* What to work on *
Only the text belongs in the copy: repeat each record exactly, without pictures.

** Task input follows **

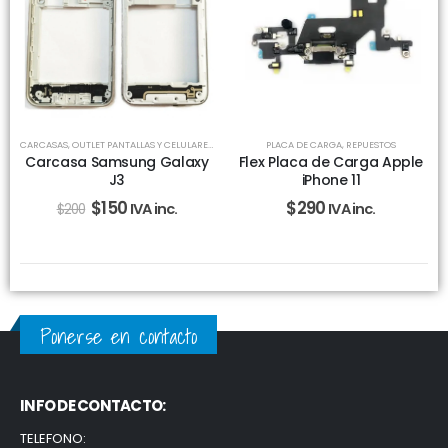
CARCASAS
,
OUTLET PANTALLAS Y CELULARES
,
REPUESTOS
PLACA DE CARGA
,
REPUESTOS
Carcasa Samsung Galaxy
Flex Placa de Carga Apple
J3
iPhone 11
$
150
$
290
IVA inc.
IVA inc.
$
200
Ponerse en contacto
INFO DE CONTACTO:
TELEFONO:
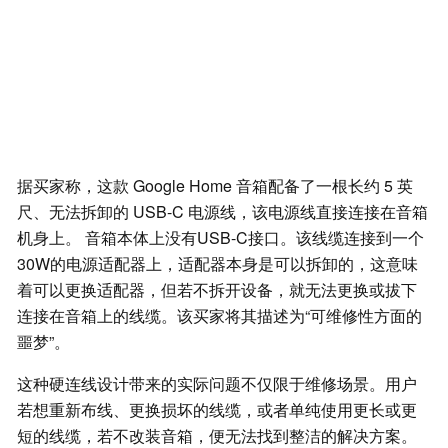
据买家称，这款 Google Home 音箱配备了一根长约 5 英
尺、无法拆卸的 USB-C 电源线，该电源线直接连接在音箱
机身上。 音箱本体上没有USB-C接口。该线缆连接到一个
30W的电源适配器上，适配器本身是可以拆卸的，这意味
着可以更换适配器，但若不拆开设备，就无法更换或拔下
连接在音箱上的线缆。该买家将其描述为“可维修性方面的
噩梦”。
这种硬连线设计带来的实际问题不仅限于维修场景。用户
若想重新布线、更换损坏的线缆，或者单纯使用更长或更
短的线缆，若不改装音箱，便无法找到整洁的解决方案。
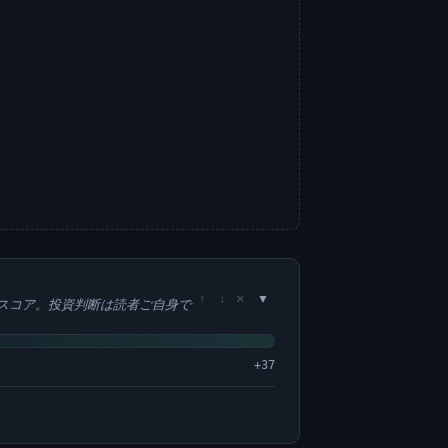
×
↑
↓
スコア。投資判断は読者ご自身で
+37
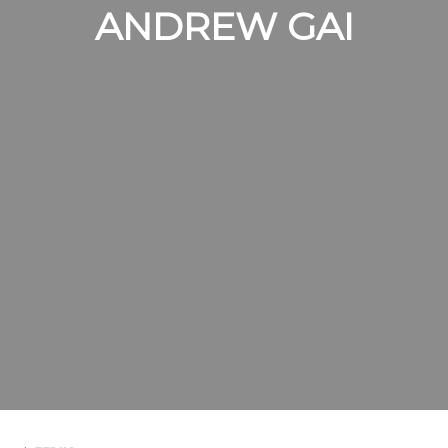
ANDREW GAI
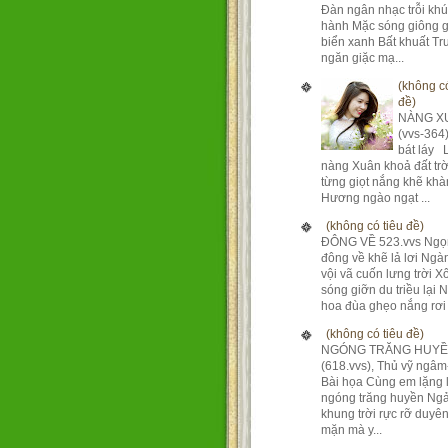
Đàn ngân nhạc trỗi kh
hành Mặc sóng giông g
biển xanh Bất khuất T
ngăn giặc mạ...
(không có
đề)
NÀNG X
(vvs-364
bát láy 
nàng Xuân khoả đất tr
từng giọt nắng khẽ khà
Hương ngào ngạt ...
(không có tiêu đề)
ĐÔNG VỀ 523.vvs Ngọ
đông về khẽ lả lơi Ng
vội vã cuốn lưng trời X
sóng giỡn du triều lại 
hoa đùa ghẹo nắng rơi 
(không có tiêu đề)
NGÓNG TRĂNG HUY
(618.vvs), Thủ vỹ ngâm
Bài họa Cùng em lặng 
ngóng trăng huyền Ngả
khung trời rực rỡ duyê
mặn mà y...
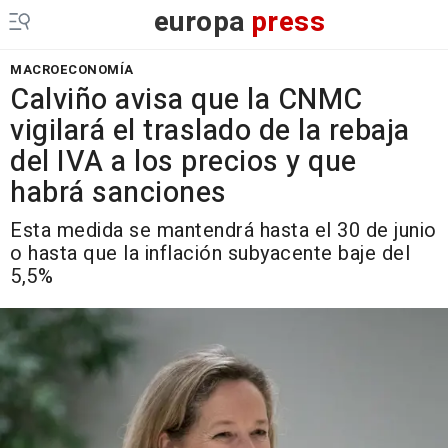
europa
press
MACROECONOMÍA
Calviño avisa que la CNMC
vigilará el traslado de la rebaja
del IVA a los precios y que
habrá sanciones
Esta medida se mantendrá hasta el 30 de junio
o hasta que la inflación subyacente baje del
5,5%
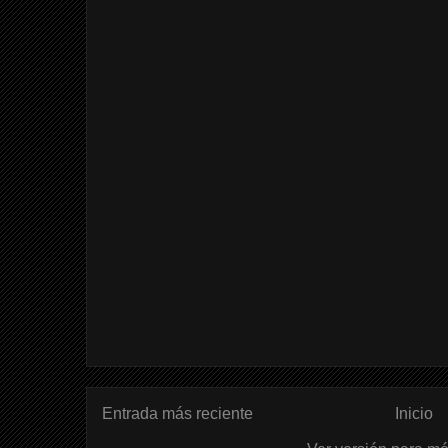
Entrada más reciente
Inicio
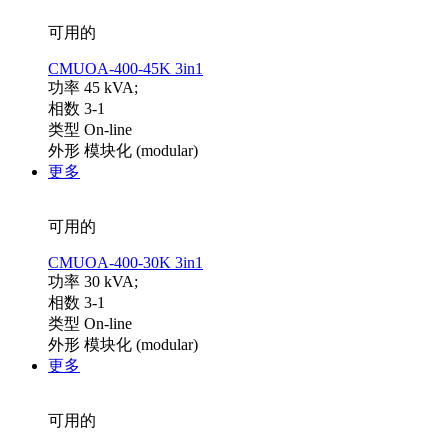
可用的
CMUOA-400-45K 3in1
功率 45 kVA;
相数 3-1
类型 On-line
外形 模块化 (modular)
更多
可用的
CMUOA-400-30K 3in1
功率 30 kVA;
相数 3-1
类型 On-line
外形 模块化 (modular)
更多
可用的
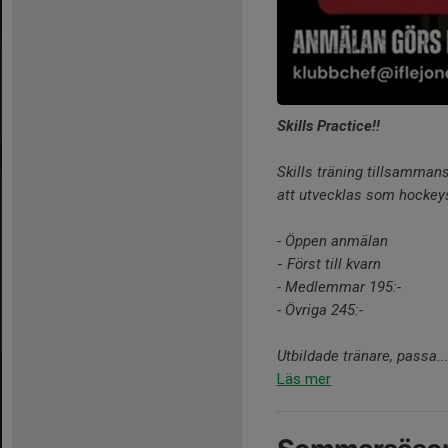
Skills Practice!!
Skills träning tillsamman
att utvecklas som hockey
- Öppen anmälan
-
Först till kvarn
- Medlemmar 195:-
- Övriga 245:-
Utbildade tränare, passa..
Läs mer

** End of Task input **

* Solution below *
CARCASAS
,
OUTLET PANTALLAS Y CELULARES
,
REPUESTOS
PLACA DE CARGA
,
REPUESTOS
Carcasa Samsung Galaxy
Flex Placa de Carga Apple
J3
iPhone 11
$
150
$
290
IVA inc.
IVA inc.
$
200
Ponerse en contacto
INFO DE CONTACTO:
TELEFONO:
据买家称，这款 Google Home 音箱配备了一根长约 5 英
尺、无法拆卸的 USB-C 电源线，该电源线直接连接在音箱
机身上。 音箱本体上没有USB-C接口。该线缆连接到一个
30W的电源适配器上，适配器本身是可以拆卸的，这意味
着可以更换适配器，但若不拆开设备，就无法更换或拔下
连接在音箱上的线缆。该买家将其描述为“可维修性方面的
噩梦”。
这种硬连线设计带来的实际问题不仅限于维修场景。用户
若想重新布线、更换损坏的线缆，或者单纯使用更长或更
短的线缆，若不改装音箱，便无法找到整洁的解决方案。
×
↑
↓
スコア。投資判断は読者ご自身で
+37
ANDREW GAI
Đàn ngân nhạc trỗi kh
hành Mặc sóng giông g
biển xanh Bất khuất T
ngăn giặc mạ...
(không có
đề)
NÀNG X
(vvs-364
bát láy 
nàng Xuân khoả đất tr
từng giọt nắng khẽ khà
Hương ngào ngạt ...
(không có tiêu đề)
ĐÔNG VỀ 523.vvs Ngọ
đông về khẽ lả lơi Ng
vội vã cuốn lưng trời X
sóng giỡn du triều lại 
hoa đùa ghẹo nắng rơi 
(không có tiêu đề)
NGÓNG TRĂNG HUY
(618.vvs), Thủ vỹ ngâm
Bài họa Cùng em lặng 
ngóng trăng huyền Ngả
khung trời rực rỡ duyê
mặn mà y...
europa
press
MACROECONOMÍA
Calviño avisa que la CNMC
vigilará el traslado de la rebaja
del IVA a los precios y que
habrá sanciones
Esta medida se mantendrá hasta el 30 de junio
o hasta que la inflación subyacente baje del
5,5%
Entrada más reciente
Inicio
可用的
CMUOA-400-45K 3in1
功率 45 kVA;
相数 3-1
类型 On-line
外形 模块化 (modular)
更多
可用的
CMUOA-400-30K 3in1
功率 30 kVA;
相数 3-1
类型 On-line
外形 模块化 (modular)
更多
可用的
Skills Practice!!
Skills träning tillsamman
att utvecklas som hockey
- Öppen anmälan
-
Först till kvarn
- Medlemmar 195:-
- Övriga 245:-
Utbildade tränare, passa..
Läs mer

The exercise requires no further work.